PROMPT:
The whole listing, exactly as given: write it out, leaving out each image.
*** RECORDS SHOWN ***
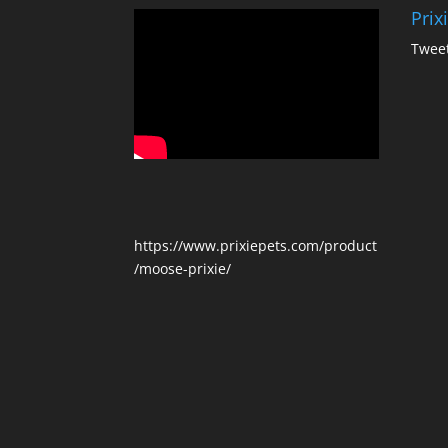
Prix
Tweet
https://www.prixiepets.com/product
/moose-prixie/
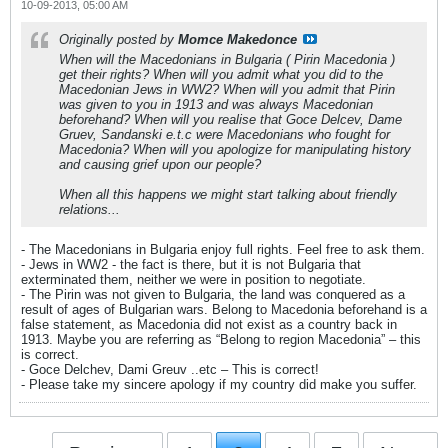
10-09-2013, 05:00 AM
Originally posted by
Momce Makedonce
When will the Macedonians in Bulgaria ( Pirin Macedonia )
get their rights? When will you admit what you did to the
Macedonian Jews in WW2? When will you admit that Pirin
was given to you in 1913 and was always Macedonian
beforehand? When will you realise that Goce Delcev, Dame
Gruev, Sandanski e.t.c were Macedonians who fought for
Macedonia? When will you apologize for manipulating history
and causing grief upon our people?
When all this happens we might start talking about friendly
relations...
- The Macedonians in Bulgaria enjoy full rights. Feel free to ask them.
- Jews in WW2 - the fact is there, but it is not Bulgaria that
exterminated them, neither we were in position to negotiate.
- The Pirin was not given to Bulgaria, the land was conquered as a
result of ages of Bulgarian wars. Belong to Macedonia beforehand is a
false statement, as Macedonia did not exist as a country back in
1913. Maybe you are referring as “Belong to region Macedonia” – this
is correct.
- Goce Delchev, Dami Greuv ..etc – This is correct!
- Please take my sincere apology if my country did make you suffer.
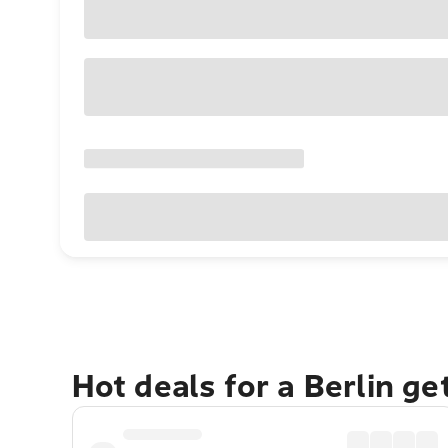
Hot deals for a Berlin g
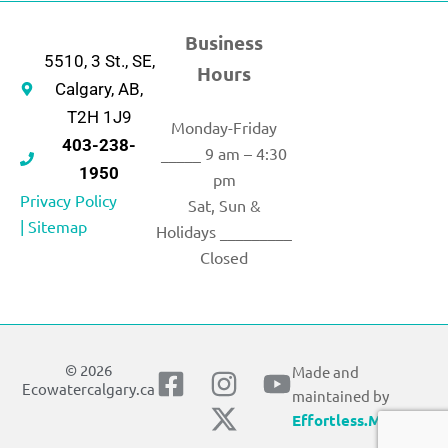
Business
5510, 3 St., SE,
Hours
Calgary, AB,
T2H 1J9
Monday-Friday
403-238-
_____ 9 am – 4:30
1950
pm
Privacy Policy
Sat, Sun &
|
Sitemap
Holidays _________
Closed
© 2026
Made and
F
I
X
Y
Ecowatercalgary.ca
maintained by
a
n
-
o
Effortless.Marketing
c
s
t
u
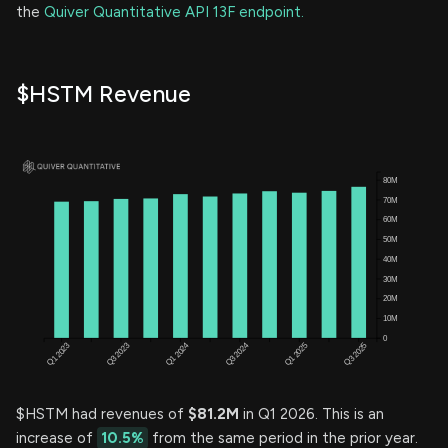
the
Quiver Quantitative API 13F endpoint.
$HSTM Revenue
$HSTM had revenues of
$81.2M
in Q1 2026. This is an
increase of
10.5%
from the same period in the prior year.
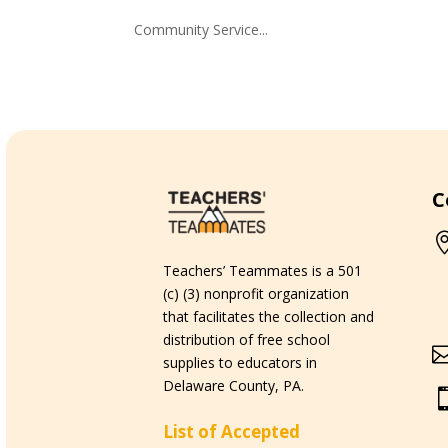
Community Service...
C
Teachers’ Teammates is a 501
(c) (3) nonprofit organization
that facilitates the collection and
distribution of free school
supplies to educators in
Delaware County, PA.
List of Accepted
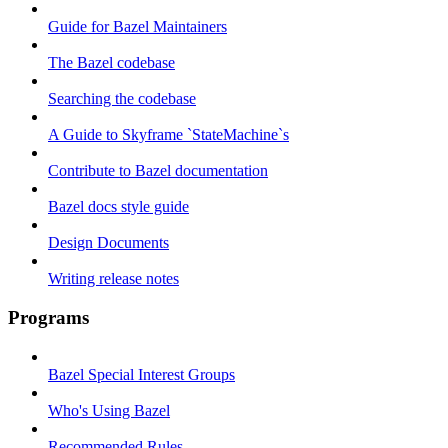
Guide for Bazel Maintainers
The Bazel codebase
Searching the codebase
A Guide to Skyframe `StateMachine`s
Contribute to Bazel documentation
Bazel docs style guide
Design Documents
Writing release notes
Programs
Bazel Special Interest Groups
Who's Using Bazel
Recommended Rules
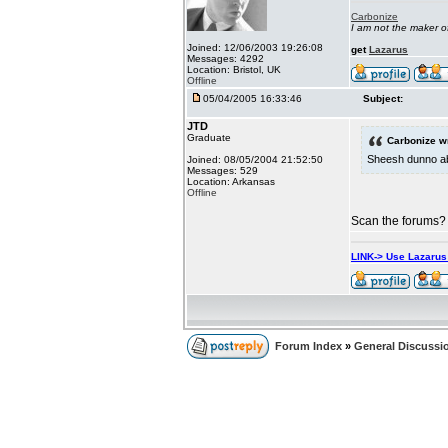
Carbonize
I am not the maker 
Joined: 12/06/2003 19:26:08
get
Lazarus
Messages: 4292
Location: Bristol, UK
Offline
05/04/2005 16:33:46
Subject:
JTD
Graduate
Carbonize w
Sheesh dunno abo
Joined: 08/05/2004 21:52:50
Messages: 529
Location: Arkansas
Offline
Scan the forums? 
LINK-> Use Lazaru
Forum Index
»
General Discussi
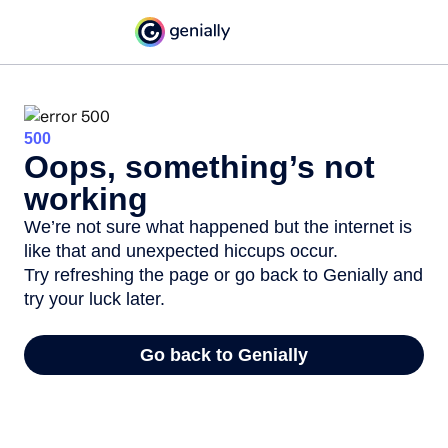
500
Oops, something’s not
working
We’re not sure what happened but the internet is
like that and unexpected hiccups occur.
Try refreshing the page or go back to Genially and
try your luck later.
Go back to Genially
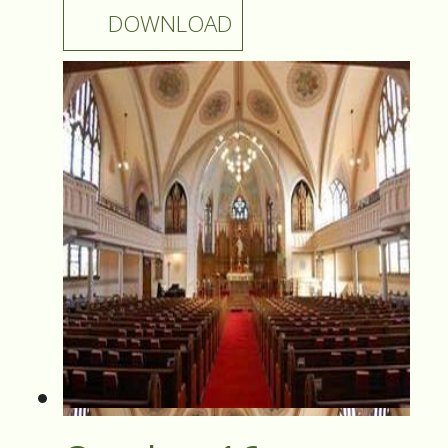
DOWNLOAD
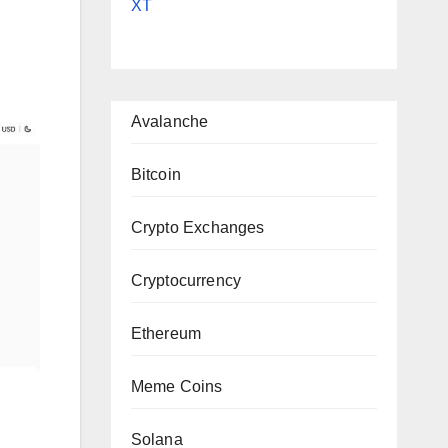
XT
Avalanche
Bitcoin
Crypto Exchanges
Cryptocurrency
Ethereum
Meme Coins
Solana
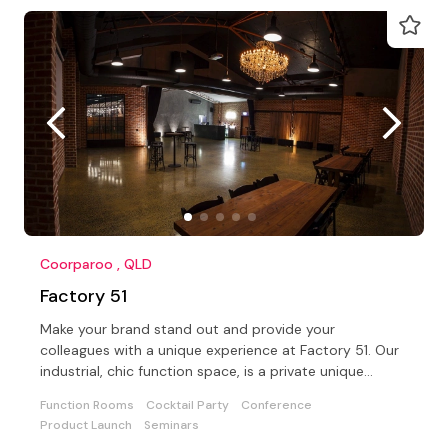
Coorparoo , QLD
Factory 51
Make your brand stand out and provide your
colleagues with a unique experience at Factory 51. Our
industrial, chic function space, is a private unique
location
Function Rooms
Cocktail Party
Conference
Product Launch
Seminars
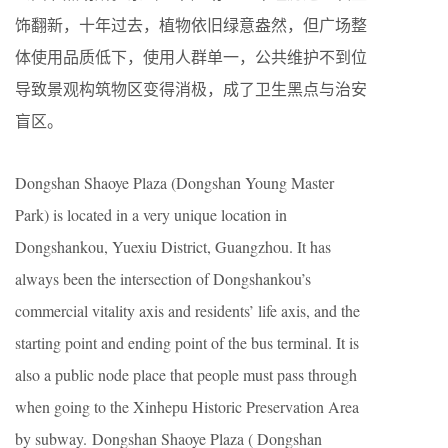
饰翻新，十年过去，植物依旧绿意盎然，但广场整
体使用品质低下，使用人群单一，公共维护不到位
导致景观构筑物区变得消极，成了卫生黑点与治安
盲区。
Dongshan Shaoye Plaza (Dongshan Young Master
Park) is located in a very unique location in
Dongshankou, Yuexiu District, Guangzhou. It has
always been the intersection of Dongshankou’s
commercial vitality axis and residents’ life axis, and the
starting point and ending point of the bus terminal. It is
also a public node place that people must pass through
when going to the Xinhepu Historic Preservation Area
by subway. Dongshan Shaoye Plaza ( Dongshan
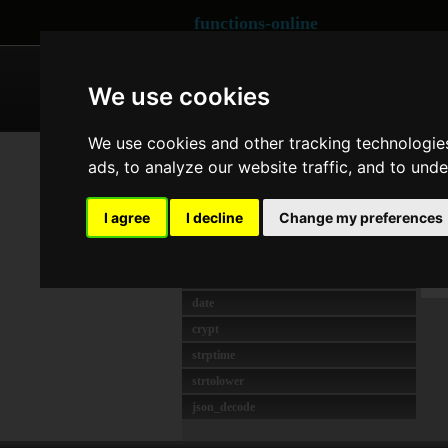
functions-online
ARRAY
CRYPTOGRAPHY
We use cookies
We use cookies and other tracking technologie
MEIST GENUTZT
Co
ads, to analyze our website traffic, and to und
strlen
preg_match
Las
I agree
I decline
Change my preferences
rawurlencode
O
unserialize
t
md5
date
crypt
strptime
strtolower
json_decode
***
ANSWER TO THIS TASK:
Prix
Tweet
https://www.prixiepets.com/product
/moose-prixie/
10-09-2013, 05:00 AM
Originally posted by
Momce Makedonce
When will the Macedonians in Bulgaria ( Pirin Macedonia )
get their rights? When will you admit what you did to the
Macedonian Jews in WW2? When will you admit that Pirin
was given to you in 1913 and was always Macedonian
beforehand? When will you realise that Goce Delcev, Dame
Gruev, Sandanski e.t.c were Macedonians who fought for
Macedonia? When will you apologize for manipulating history
and causing grief upon our people?
When all this happens we might start talking about friendly
relations...
- The Macedonians in Bulgaria enjoy full rights. Feel free to ask them.
- Jews in WW2 - the fact is there, but it is not Bulgaria that
exterminated them, neither we were in position to negotiate.
- The Pirin was not given to Bulgaria, the land was conquered as a
result of ages of Bulgarian wars. Belong to Macedonia beforehand is a
false statement, as Macedonia did not exist as a country back in
1913. Maybe you are referring as “Belong to region Macedonia” – this
is correct.
- Goce Delchev, Dami Greuv ..etc – This is correct!
- Please take my sincere apology if my country did make you suffer.
Hot deals for a Berlin g
Business
5510, 3 St., SE,
Hours
Calgary, AB,
T2H 1J9
Monday-Friday
403-238-
_____ 9 am – 4:30
1950
pm
Privacy Policy
Sat, Sun &
|
Sitemap
Holidays _________
Closed
© 2026
Made and
F
I
X
Y
Ecowatercalgary.ca
maintained by
a
n
-
o
Effortless.Marketing
c
s
t
u
the
Quiver Quantitative API 13F endpoint.
$HSTM Revenue
$HSTM had revenues of
$81.2M
in Q1 2026. This is an
increase of
10.5%
from the same period in the prior year.
Community Service...
C
Teachers’ Teammates is a 501
(c) (3) nonprofit organization
that facilitates the collection and
distribution of free school
supplies to educators in
Delaware County, PA.
List of Accepted
Guide for Bazel Maintainers
The Bazel codebase
Searching the codebase
A Guide to Skyframe `StateMachine`s
Contribute to Bazel documentation
Bazel docs style guide
Design Documents
Writing release notes
Programs
Bazel Special Interest Groups
Who's Using Bazel
Recommended Rules
Carbonize
I am not the maker 
Joined: 12/06/2003 19:26:08
get
Lazarus
Messages: 4292
Location: Bristol, UK
Offline
05/04/2005 16:33:46
Subject:
JTD
Graduate
Carbonize w
Sheesh dunno abo
Joined: 08/05/2004 21:52:50
Messages: 529
Location: Arkansas
Offline
Scan the forums? 
LINK-> Use Lazaru
Forum Index
»
General Discussi
500
Oops, something’s not
working
We’re not sure what happened but the internet is
like that and unexpected hiccups occur.
Try refreshing the page or go back to Genially and
try your luck later.
Go back to Genially
DOWNLOAD
XT
Avalanche
Bitcoin
Crypto Exchanges
Cryptocurrency
Ethereum
Meme Coins
Solana
Coorparoo , QLD
Factory 51
Make your brand stand out and provide your
colleagues with a unique experience at Factory 51. Our
industrial, chic function space, is a private unique
location
Function Rooms
Cocktail Party
Conference
Product Launch
Seminars
饰翻新，十年过去，植物依旧绿意盎然，但广场整
体使用品质低下，使用人群单一，公共维护不到位
导致景观构筑物区变得消极，成了卫生黑点与治安
盲区。
Dongshan Shaoye Plaza (Dongshan Young Master
Park) is located in a very unique location in
Dongshankou, Yuexiu District, Guangzhou. It has
always been the intersection of Dongshankou’s
commercial vitality axis and residents’ life axis, and the
starting point and ending point of the bus terminal. It is
also a public node place that people must pass through
when going to the Xinhepu Historic Preservation Area
by subway. Dongshan Shaoye Plaza ( Dongshan
functions-online
ARRAY
CRYPTOGRAPHY
We use cookies
We use cookies and other tracking technologie
MEIST GENUTZT
Co
ads, to analyze our website traffic, and to und
strlen
preg_match
Las
I agree
I decline
Change my preferences
rawurlencode
O
unserialize
t
md5
date
crypt
strptime
strtolower
json_decode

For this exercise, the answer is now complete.